Over at Gamasutra today, they have a game-design article by John Harris on “20 Difficult Games”.

Not surprising, the majority of titles are early arcade games. Two RPGs show up: Rogue and Bard’s Tale II (a game I heartily disliked). What is oddly missing from his list is any adventure game.

That is a surprise. Many of the early adventures were tough going for a lot of players, as I know from the mail I received.

I can’t quarrel with his list, because of them all, I played only BT II, and agree it deserves a place in the roster. The descriptions of the others do indeed make them sound difficult (and, for that matter, unappealing). Yet I think he could have found room for one or two adventures.

That was a time of few resources for the stumped gamer. Hint books were rare, and only a relative handful of players were online, where access to message boards or walkthrus could provide help.

And if there was room for only one, I’d have to nominate Suspended, one of the hardest adventures I ever played, from Infocom or anyone else. It was a steep learning curve just to figure out the robots – who each had different sensory apparatus – never mind the actual puzzles. Along with that, the longer it took you to figure things out, the more people died on the surface world above.

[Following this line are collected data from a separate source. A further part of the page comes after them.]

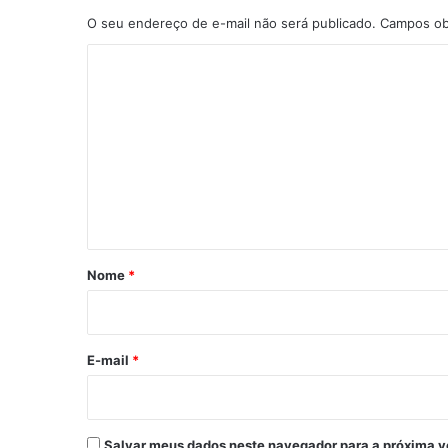
O seu endereço de e-mail não será publicado.
Campos ob
C
o
m
e
n
t
á
r
Nome
*
i
o
*
E-mail
*
Salvar meus dados neste navegador para a próxima v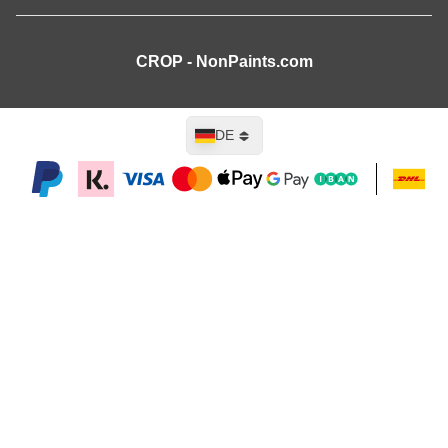
CROP - NonPaints.com
Sprache
DE
In den Warenkorb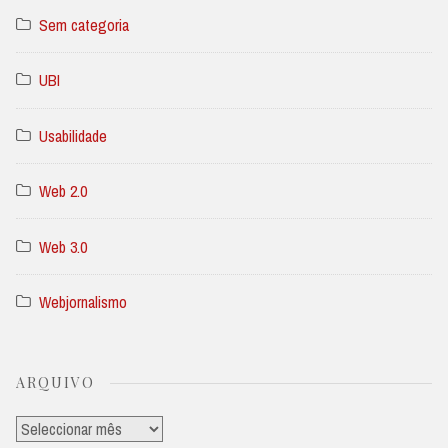
Sem categoria
UBI
Usabilidade
Web 2.0
Web 3.0
Webjornalismo
ARQUIVO
Arquivo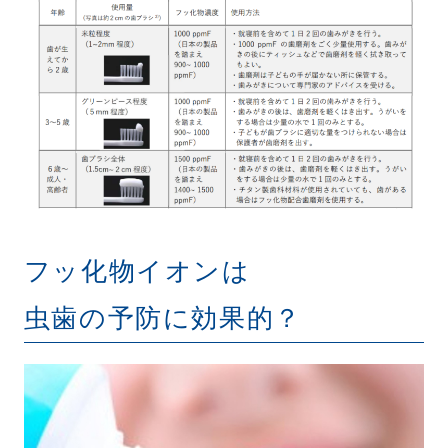
フッ化物イオンは
虫歯の予防に効果的？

How John came to miss this, or a couple other titles that come to mind, is amazing. Then again, as his bunch focuses mainly on the arcades, perhaps he never got around to playing many adventures.

Of course, “hard” is an elastic term. What some find difficult, others breeze right by with no trouble at all. Sooner or later, however, almost everyone gets stuck somewhere, though it may not be in the same place.

On the other hand, when a game is, so to speak, “tough all over”, then we can really call it “difficult”, which is the quality all the titles in John’s article share.

Check out the article and see what you think. Would any of those games be interesting to today’s gamers? I have my doubts.